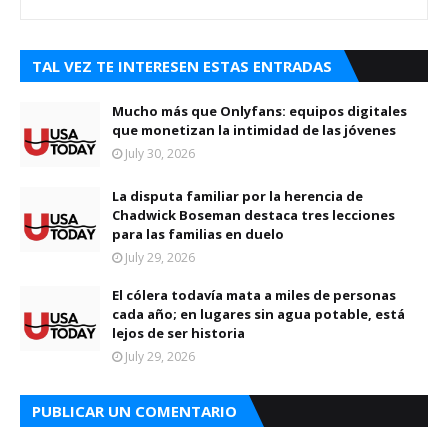
TAL VEZ TE INTERESEN ESTAS ENTRADAS
Mucho más que Onlyfans: equipos digitales
que monetizan la intimidad de las jóvenes
July 30, 2026
La disputa familiar por la herencia de
Chadwick Boseman destaca tres lecciones
para las familias en duelo
July 29, 2026
El cólera todavía mata a miles de personas
cada año; en lugares sin agua potable, está
lejos de ser historia
July 29, 2026
PUBLICAR UN COMENTARIO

=====

## Problem statement:
The result should be the lines from the line with "cada año; en lugares sin agua potable, está" to the last line of the material, returned exactly and without any other line.

## Response for this exercise:
cada año; en lugares sin agua potable, está
lejos de ser historia
July 29, 2026
PUBLICAR UN COMENTARIO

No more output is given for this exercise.